I presume you're not familiar with the eigenvalue-eigenvector method, so instead we'll consider turning the system into a second order linear homogeneous DE. By solving the first equation for x2, and differentiating to get x2', we have x2 and x2' each in terms of x1, x1' and x1''. Substituting these expressions for x2 and x2' into the second equation (of your system) gives a second order DE in x1 only, which you can then solve for x1. Finally, you can use that to solve for x2.

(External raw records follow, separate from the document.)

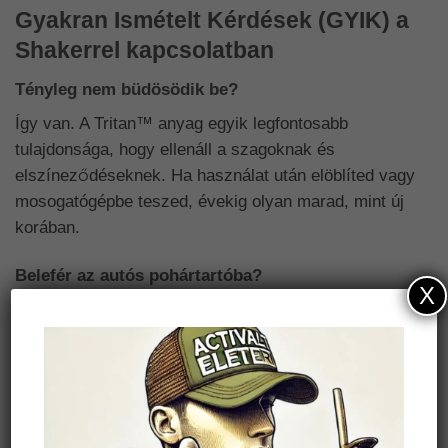
Gyakran Ismételt Kérdések (GYIK) a
Shakerrel kapcsolatban
Tényleg nem büdösödik be?
Így van. A Tritan™ anyag egyik legfontosabb
tulajdonsága, hogy ellenáll a szagoknak és
elszíneződéseknek. Ha használat után elöblíted vagy
mosogatógépbe teszed, évekig olyan marad, mint új
korában.
Belefér az autós pohártartóba?
X
A legtöbb standard autós pohártartóval kompatibilis a
formája (az alja felé enyhén szűkül), így az utazáshoz
is ideális társ.
Használható másra is, mint fehérje turmixra?
Abszolút! Tökéletes a
Living Foods fermentált rostok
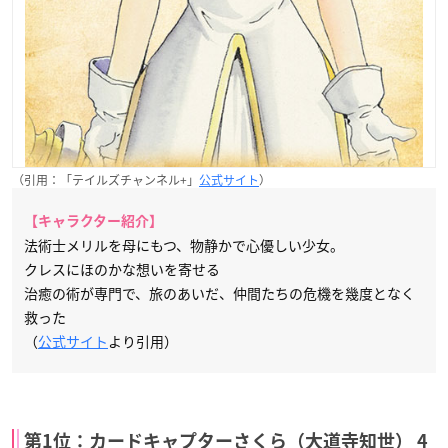
（引用：「テイルズチャンネル+」
公式サイト
）
【キャラクター紹介】
法術士メリルを母にもつ、物静かで心優しい少女。
クレスにほのかな想いを寄せる
治癒の術が専門で、旅のあいだ、仲間たちの危機を幾度となく
救った
（
公式サイト
より引用）
第1位：カードキャプターさくら（大道寺知世） 4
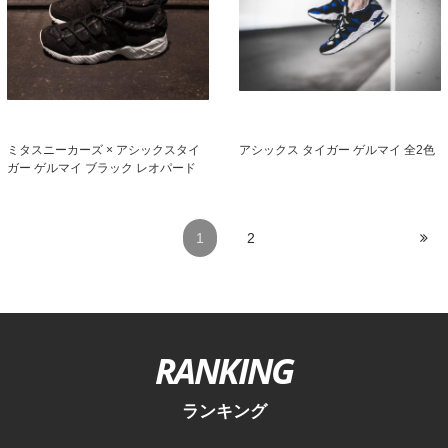
アシックス タイガー ゲルマイ 全2色
ミタスニーカーズ × アシックスタイ
ガー ゲルマイ ブラック レオパード
1
2
RANKING
ランキング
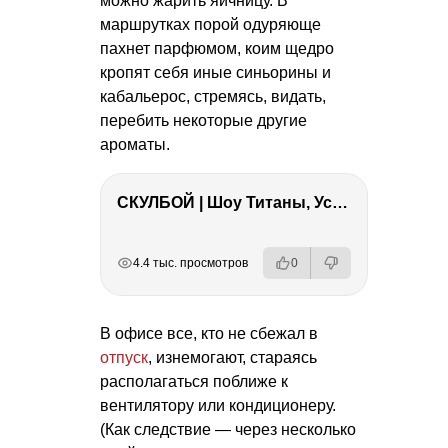
можно жарить яичницу. В
маршрутках порой одуряюще
пахнет парфюмом, коим щедро
кропят себя иные синьорины и
кабальерос, стремясь, видать,
перебить некоторые другие
ароматы.
СКУЛБОЙ | Шоу Титаны, Усейн Болт, Ларрат, Зашквар!
РЕКЛАМА
РЕКЛАМА
РЕКЛАМА
РЕКЛАМА
4.4 тыс. просмотров
0
В офисе все, кто не сбежал в
отпуск
, изнемогают, стараясь
располагаться поближе к
вентилятору или кондиционеру.
(Как следствие — через несколько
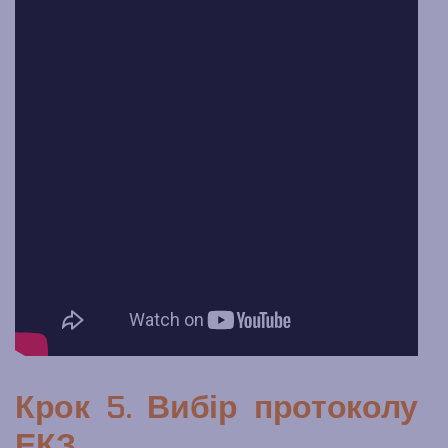
Крок 5. Вибір протоколу
ЕКЗ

Don't forget to show your complete work if you get stuck.

 

[forza1nter]

ok, this is what ive done so far....think im close, but still stuck (or confused)...sure i made a small error so any help is needed:

X’1 = x1 + 2x2
X’2 = 4x1 - x2

where x1 (0) = 5 and x2 (0) = -2

use operator form:
X'1 - X1 -2X = 0
-4X + X'2 + X2 = 0
(D -1) X1 - 2X2 = 0
-4X1 + (D+1)X2 = 0
-4X1 + (D+1)(D+1)X1 = 0
-4X1 + (D^2 - 1)X1 = 0.......im lost

I think i got something wrong, but having difficult time recognizing the mistake, please help w/ solution b/c now i'm worried...thx!!!!!!!!!!

I/m

 

[Unco]

ok, this is what ive done so far....think im close, but still stuck (or confused)...sure i made a small error so any help is needed:

X’1 = x1 + 2x2 (*)
X’2 = 4x1 - x2

where x1 (0) = 5 and x2 (0) = -2

use operator form:
X'1 - X1 -2X = 0
-4X + X'2 + X2 = 0
(D -1) X1 - 2X2 = 0
-4X1 + (D+1)X2 = 0 (#)

From (*), you can substitute x_2 = 1/2*x_1' - 1/2*x_1 into (#).

 

[forza1nter]

X’_1 = x_1 + 2x_2 (*)
X’_2 = 4x_1 - x_2

where x1 (0) = 5 and x2 (0) = -2

use operator form:
X'_1 - X_1 -2_X = 0
-4_X + X'_2 + X_2 = 0
(D -1) X_1 - 2X_2 = 0
-4X_1 + (D+1)X_2 = 0 (#)
now....
-4X_1 + (D+1)((D-1)X_1)/2 = 0
-4X_1 + 1/2(D^2 - 1)X_1 =0
(D^2 - 4)X_1 =0 --->X_1'' - 4X_1=0

CHAR EQN: r^2-4=0
r=2; r=-2

X_1 = C_1(e^2t) + C_2(te^-2t)

after that, using the product rule for x_2...it blows up....stuck again

 

[Unco]

-4X_1 + 1/2(D^2 - 1)X_1 =0
(D^2 - 4)X_1 =0

This step isn't right. You should get x_1'' - 9x_1 = 0.